Così Francesco decide di compiere il passo comune, e con gli amici di brigata prende e viene a Juba. Salva Kiir deve aver subodorato la tempesta in arrivo, e nel discorso con cui ieri sera, nei giardini del palazzo presidenziale (anche questo provvisorio) ha accolto il pontefice ha annunciato che tornerà a sedersi ai colloqui di pace di Roma, altro tentativo messo in piedi dalla Comunità di Sant’Egidio per cercare di trovare una soluzione ad una guerra inutile e fortemente dannosa.

I sospetti di una mossa d’anticipo e le diffidenze sono legittimi, ma il Papa ieri non si è lasciato incantare e gliene ha dette quattro. A tutti, governativi e oppositori. Soprattutto ancora una volta è diventato la voce di chi non ha voce: quel popolo più che misero, ostaggio di un processo di pace incompiuto e di una situazione politica paralizzata, vittima di violenza, mancanza di sicurezza. Ha detto “Basta!”. Ha proprio alzato la voce. “È ora di dire basta, senza ‘se’ e senza ‘ma’. Basta sangue versato, basta conflitti, basta violenze e accuse reciproche su chi le commette, basta lasciare il popolo assetato di pace”. È l’ora della costruzione, ha aggiunto. Insomma meno ciance e passiamo ai fatti. Mettetevi d’accordo e andiamo avanti che la pazienza è finita. E poi Francesco ha aggiunto “non è più tempo di lasciarsi trasportare dalle acque malsane dell’odio, del tribalismo, del regionalismo e delle differenze etniche”.

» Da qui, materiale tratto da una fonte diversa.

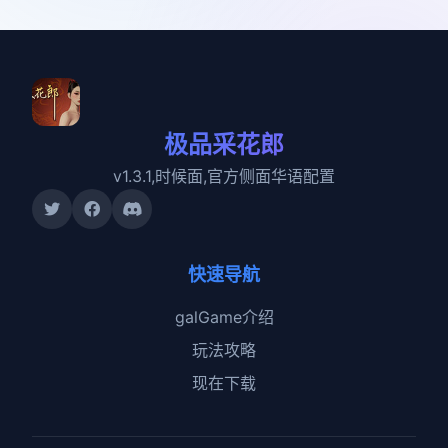
极品采花郎
v1.3.1,时候面,官方侧面华语配置
快速导航
galGame介绍
玩法攻略
现在下载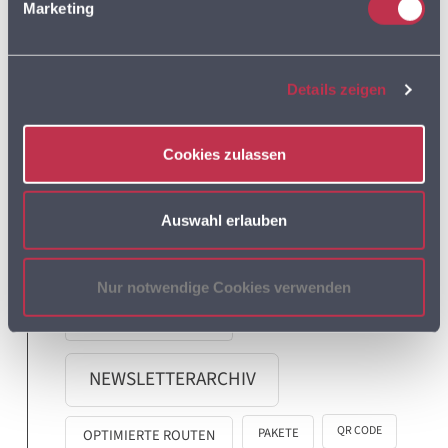
MULTIROUTE GO!
Marketing
MULTIROUTE GO!
Details zeigen
ANWENDERTREFFEN
Cookies zulassen
MULTIROUTE GO! NEWS
Auswahl erlauben
MULTIROUTE TOUR!
Nur notwendige Cookies verwenden
MULTIROUTE TOUR! INFO
NEWSLETTERARCHIV
QR CODE
PAKETE
OPTIMIERTE ROUTEN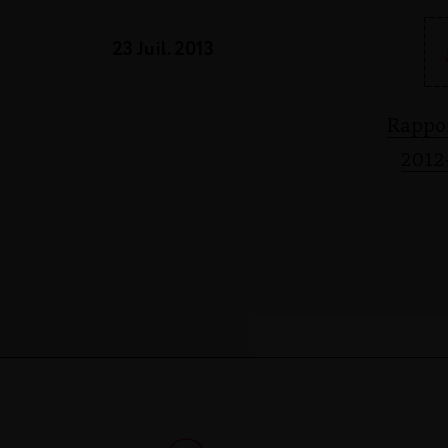
23 Juil. 2013
Rappor
2012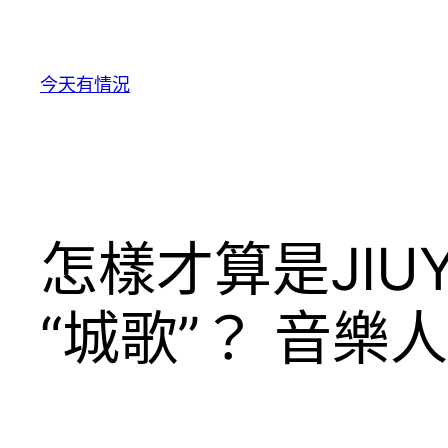
跳
至
主
今天有情況
要
內
容
怎樣才算是JI
“城歌”？ 音樂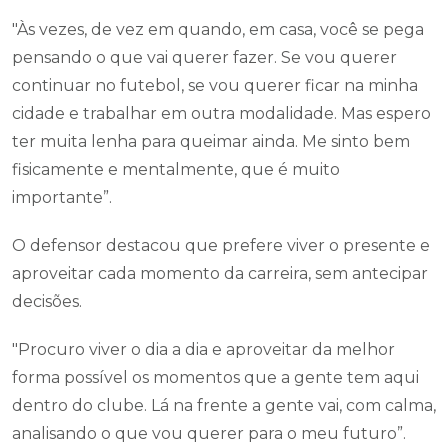
"Às vezes, de vez em quando, em casa, você se pega
pensando o que vai querer fazer. Se vou querer
continuar no futebol, se vou querer ficar na minha
cidade e trabalhar em outra modalidade. Mas espero
ter muita lenha para queimar ainda. Me sinto bem
fisicamente e mentalmente, que é muito
importante”.
O defensor destacou que prefere viver o presente e
aproveitar cada momento da carreira, sem antecipar
decisões.
"Procuro viver o dia a dia e aproveitar da melhor
forma possível os momentos que a gente tem aqui
dentro do clube. Lá na frente a gente vai, com calma,
analisando o que vou querer para o meu futuro”.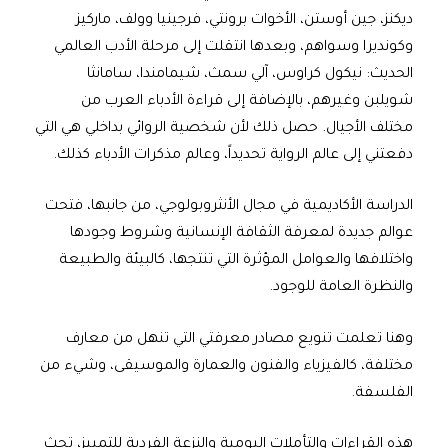
ديكنز، جين أوستن، الأخوات برونتي، فرجينيا وولف، ماركيز
وكونديرا وسواهم، وبعدها انتقلت إلى مرحلة الأدب العالمي
الحديث: نيكول كراوس، آلي سمث، شيمامندا، سامانثا
شويلبن وغيرهم، بالإضافة إلى قراءة الأدباء العرب من
مختلف الأجيال. حصل ذلك لأن شخصية الروائي بداخلي هي التي
دفعتني إلى عالم الرواية تحديداً، وعالم مذكرات الأدباء كذلك.
الدراسة الأكاديمية في مجال الأنثروبولوجي، من جانبها، فتحت
عوالم جديدة لمعرفة الثقافة الإنسانية وشروط وجودها
واختلافها والعوامل المؤثرة التي تنتجها، كالبيئة والطبيعة
والنظرة العامة للوجود.
وهنا تعلمت تنويع مصادر معرفتي التي تنهل من معارف
مختلفة، كالفيزياء والفنون والعمارة والموسيقى، وشيء من
الفلسفة.
هذه القراءات والتأملات اليومية والنزعة الفردية للتمييز، تحث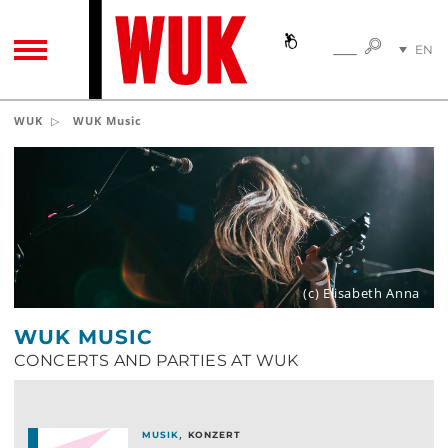
SEARC
EN
SEARCH
TOGGLE NAVIGATION
DE
WUK
WUK Music
(c) Elisabeth Anna
WUK MUSIC
CONCERTS AND PARTIES AT WUK
,
MUSIK
KONZERT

Poche persone al mondo hanno l’autorità morale per fare un discorso del genere a chi è armato fino ai denti. Alla fine si è persino scusato per la franchezza e, diciamolo, i toni perentori. Ma la sostanza non cambia. Il Papa e si suoi amici si sono compromessi nel dialogo per la pace, ci hanno messo la faccia, si sono spesi, hanno fatto tutto il possibile. Persino inchinarsi a chi sembrava voler dare una svolta al dramma che si protraeva da anni. Ma il tempo della responsabilità si impone. Per Salva Kir, come per gli altri capi in giro per il mondo. Dalla melma della guerra bisogna voler uscire.